A nanogrid is a smaller-scale energy system, typically serving a single building or a discrete area within a building. Nanogrids can operate independently or connect to a larger grid, offering localized control over energy usage and enhancing reliability for specific loads.
A picogrid is the most compact form of an energy system, often designed to power individual devices or small clusters of devices. An example is a portable solar panel charging a smartphone. Picogrids are typically standalone systems, providing energy autonomy for personal electronic devices without reliance on larger grid infrastructures.
Why Distributed Energy Matters
The distributed energy industry isn’t just about technology; it’s about reshaping how we think about energy itself. Here’s why it’s crucial:
- Resilience: As grid disruptions from natural disasters, physical and cyber attacks become more common, onsite energy systems like microgrids provide a buffer against outages.
- Cost Savings: By generating and storing power locally, businesses and communities can avoid peak demand prices and time of use rates and in general minimize the amount of energy needed from the grid.
- Sustainability: DERs reduce reliance on fossil fuels and transmission-heavy grids, cutting carbon emissions, and support more socially and ecologically responsible development.
- Control: With distributed energy, the power—literally—is in our hands. Energy control means less downtime, more predictable costs, and the ability to thrive no matter what the utility grid throws our way.

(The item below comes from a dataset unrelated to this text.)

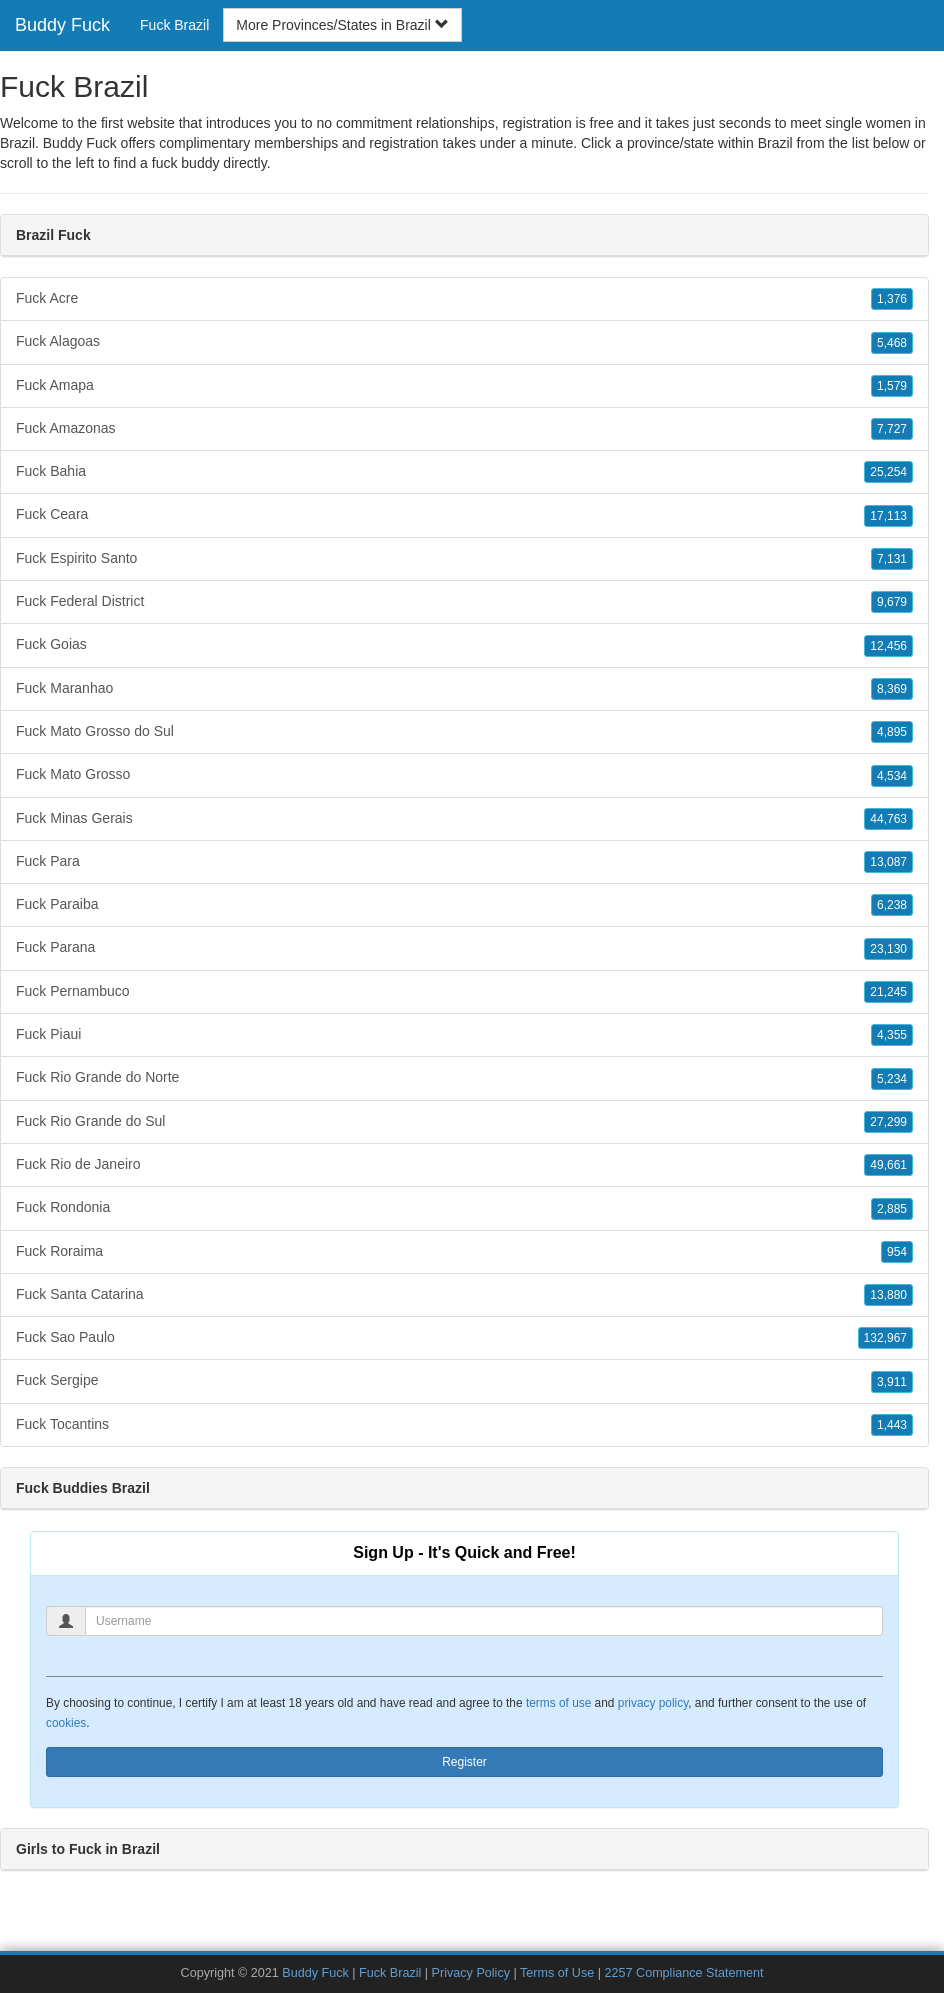  What do you see at coordinates (464, 992) in the screenshot?
I see `Fuck Pernambuco` at bounding box center [464, 992].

Building the Energy Future
As we move into the 21st century, the energy industry will become less about massive, centralized systems and more about networks of smaller, purpose-built solutions. Onsite energy empowers us to build smarter, cleaner, and more resilient systems. They allow us to scale to meet growing demand, ensure greater reliability, and minimize the strain on existing grid infrastructure. When done right, utilities, businesses, and communities will collaborate to build the right systems for specific needs and objectives, with aligned incentives. In doing so, we will create win-win-win outcomes.